The first stems from the comment I’ve heard many times: if the Drop Inn Center decides that in its best interest it should leave Over-the-Rhine, shouldn’t it be able to do that? I would say no, that that would be a mistake, and the reason why is because the DIC would be violating its own principles of inclusion and social democracy. The Drop Inn Center is part of the history and tapestry of Over-the-Rhine, indeed, I still see it as one of the most important organizations of the Over-the-Rhine People’s Movement. I would hope people at the Drop understand this history, this tapestry, and that a move would sever those bonds. If the Drop feels it can make a decision unilaterally to move without a wider conversation, especially if residents, staff, and the board of the Drop do not understand this history, then I submit it is acting not so differently than when corporations—like General Motors in Flint in the 1980s, or DHL recently in Wilmington—make their decisions unilaterally to close facilities and leave town. The Drop Inn Center is better than that, and should safeguard its principles for a greater circle of democracy. The DIC historically always stood for an alternative, for what some have called economic democracy, where community citizens are able to voice their preferences in the organizations they helped found and benefit from. The most democratic act the DIC can do now is to reconnect itself to its historical vision and reweave itself into the fabric of Over-the-Rhine to develop citizen power.

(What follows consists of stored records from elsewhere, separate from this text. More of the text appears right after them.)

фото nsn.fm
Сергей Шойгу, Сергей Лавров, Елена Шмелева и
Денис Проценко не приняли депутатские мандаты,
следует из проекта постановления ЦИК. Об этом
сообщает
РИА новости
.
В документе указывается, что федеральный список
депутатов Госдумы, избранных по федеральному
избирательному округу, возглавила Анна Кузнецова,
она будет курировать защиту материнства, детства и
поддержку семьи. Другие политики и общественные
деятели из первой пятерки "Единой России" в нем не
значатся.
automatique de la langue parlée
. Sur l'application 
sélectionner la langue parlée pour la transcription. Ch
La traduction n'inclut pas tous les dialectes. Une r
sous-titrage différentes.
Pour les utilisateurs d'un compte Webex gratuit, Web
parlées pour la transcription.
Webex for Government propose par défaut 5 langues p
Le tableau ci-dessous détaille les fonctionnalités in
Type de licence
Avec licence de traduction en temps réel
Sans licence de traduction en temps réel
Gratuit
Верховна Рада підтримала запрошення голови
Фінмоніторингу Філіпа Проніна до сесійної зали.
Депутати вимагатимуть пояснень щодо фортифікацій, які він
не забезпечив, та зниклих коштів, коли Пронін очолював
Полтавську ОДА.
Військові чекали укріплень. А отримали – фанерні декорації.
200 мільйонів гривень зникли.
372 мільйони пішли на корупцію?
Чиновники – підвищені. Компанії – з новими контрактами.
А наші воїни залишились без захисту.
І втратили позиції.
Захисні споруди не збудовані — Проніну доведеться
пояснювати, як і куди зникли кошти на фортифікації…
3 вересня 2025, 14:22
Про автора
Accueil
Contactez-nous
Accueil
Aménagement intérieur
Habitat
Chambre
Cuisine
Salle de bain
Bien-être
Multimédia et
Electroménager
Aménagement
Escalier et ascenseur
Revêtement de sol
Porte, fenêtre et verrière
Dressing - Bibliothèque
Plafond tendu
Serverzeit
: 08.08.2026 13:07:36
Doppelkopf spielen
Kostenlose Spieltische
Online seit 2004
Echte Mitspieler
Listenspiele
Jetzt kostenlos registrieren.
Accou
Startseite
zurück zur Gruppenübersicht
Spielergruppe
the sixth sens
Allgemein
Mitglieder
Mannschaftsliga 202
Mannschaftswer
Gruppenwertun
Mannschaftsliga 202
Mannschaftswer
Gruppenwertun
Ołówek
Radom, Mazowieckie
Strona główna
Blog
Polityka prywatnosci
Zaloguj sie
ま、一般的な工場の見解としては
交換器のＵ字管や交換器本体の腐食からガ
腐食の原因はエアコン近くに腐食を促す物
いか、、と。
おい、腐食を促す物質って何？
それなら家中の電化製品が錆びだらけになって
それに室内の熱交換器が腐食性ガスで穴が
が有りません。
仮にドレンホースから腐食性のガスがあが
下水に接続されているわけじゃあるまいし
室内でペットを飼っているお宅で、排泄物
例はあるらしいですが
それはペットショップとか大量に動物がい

The second reason why the Drop Inn Center’s removal would be a loss for the neighborhood stems from the fact that it is not just a shelter (though a lot of city-corporate propaganda relentlessly portrays it that way). It is a symbolic and sacred space, a moral beacon that by its very existence challenges society to the vast work it needs to do to address deep social need. On January 19, 2008 the Cincinnati Enquirer surprised me and published a short piece I wrote—“The Gift of the Drop Inn Center” (see http://arts.muohio.edu/cce/papers.html). What I said then I still believe: that the Drop Inn Center “is a place of compassion, a place of redemption in peoples’ struggle to overcome addiction to drugs and alcohol, a healing place. And it is out of this base of interpersonal dynamics that we can see the contribution of the wider political mission of the Drop Inn Center and the Over-the-Rhine People’s Movement: to restore Cincinnati’s humanity.” I continued: “This is the power of the Drop Inn Center. This is the Center’s gift to the larger world. And this is why the Center, with its capacity to love, remains for me the lead institution in the Over-the-Rhine People’s Movement, in its political mission to restore society’s humanity, a humanity that many of us recognize is not possible under current political-economic conditions.”
If the Drop Inn Center is moved, it will lose this humane mission and violate its own principles. Because it will be removed from sight, “from all the new beautiful stuff,” the values of compassion and empathy so embodied at the Drop Inn Center, and in such short supply these days, may be pushed out of mind. Worse, too many people may actually feel that homelessness has been eradicated.